- Problem details: For the word "Transat", search the records and show each line in which it occurs.
+++ Data excerpts
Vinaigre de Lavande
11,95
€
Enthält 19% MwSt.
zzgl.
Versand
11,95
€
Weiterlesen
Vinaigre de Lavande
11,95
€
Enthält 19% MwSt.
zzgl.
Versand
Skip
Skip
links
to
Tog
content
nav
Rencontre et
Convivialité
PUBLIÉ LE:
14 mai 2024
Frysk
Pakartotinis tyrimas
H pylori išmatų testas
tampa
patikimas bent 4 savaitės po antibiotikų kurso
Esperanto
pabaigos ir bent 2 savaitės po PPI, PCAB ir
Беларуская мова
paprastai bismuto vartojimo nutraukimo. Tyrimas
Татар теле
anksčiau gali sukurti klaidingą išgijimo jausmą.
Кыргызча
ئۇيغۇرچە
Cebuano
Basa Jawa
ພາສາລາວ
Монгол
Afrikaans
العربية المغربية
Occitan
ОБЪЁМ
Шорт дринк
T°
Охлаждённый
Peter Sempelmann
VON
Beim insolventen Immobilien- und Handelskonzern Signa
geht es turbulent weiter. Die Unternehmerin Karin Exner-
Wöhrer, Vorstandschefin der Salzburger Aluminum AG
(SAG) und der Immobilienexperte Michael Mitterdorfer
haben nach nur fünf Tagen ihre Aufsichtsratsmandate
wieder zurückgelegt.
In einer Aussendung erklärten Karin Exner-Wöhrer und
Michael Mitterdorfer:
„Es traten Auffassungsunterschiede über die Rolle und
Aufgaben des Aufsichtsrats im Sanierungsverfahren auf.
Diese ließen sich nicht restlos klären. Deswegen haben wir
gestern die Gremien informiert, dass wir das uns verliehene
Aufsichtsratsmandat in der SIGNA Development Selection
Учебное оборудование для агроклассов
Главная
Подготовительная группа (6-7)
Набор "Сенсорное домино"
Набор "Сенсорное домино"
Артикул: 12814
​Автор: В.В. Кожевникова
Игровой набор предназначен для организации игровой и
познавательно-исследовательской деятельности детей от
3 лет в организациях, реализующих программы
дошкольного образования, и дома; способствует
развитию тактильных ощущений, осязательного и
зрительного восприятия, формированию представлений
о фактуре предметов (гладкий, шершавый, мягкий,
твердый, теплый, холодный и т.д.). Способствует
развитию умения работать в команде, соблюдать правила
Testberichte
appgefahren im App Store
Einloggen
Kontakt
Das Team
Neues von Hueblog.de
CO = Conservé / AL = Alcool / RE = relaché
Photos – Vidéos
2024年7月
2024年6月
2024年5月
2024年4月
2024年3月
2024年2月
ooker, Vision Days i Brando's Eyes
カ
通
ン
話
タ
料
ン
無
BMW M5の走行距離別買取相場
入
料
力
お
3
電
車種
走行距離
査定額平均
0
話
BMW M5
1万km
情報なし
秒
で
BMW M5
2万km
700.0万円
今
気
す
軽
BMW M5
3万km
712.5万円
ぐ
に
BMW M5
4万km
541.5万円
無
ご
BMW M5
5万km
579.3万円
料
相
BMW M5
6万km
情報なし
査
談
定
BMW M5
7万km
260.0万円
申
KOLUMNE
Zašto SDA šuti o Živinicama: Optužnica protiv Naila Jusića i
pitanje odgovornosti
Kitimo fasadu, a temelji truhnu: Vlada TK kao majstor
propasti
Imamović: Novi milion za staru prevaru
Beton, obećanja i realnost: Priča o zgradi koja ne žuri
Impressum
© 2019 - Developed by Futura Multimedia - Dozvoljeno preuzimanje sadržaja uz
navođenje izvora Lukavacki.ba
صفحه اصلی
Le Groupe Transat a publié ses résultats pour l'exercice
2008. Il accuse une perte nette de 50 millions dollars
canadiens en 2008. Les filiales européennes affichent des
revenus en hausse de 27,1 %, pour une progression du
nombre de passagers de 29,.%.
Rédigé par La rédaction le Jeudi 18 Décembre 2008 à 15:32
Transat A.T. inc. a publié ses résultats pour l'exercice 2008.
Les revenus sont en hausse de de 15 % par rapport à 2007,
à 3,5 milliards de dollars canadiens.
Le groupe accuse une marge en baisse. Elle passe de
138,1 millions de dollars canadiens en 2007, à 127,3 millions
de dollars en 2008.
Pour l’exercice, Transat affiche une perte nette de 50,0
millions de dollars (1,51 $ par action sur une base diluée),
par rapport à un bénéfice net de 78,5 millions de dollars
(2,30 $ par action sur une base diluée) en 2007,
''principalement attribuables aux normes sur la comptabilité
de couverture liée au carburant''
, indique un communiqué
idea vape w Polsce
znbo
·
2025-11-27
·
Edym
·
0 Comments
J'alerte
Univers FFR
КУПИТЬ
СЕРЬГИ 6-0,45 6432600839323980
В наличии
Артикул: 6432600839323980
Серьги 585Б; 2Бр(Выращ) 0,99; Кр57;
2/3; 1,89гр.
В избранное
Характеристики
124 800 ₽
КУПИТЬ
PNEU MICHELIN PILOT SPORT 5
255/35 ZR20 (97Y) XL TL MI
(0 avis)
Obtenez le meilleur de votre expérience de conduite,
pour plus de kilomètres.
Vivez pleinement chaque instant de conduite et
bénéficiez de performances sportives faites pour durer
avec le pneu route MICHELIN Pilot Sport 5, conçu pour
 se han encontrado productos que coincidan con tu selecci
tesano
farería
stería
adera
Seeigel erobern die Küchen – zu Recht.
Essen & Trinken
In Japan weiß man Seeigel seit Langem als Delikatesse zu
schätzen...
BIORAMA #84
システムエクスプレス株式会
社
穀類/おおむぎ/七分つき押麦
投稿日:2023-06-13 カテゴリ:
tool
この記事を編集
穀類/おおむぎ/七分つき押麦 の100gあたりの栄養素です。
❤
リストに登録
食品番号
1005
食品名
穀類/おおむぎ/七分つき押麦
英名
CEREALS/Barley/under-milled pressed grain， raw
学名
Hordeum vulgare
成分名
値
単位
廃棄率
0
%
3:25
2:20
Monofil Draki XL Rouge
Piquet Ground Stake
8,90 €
++++++
- Problem solution:
Le Groupe Transat a publié ses résultats pour l'exercice
Transat A.T. inc. a publié ses résultats pour l'exercice 2008.
Pour l’exercice, Transat affiche une perte nette de 50,0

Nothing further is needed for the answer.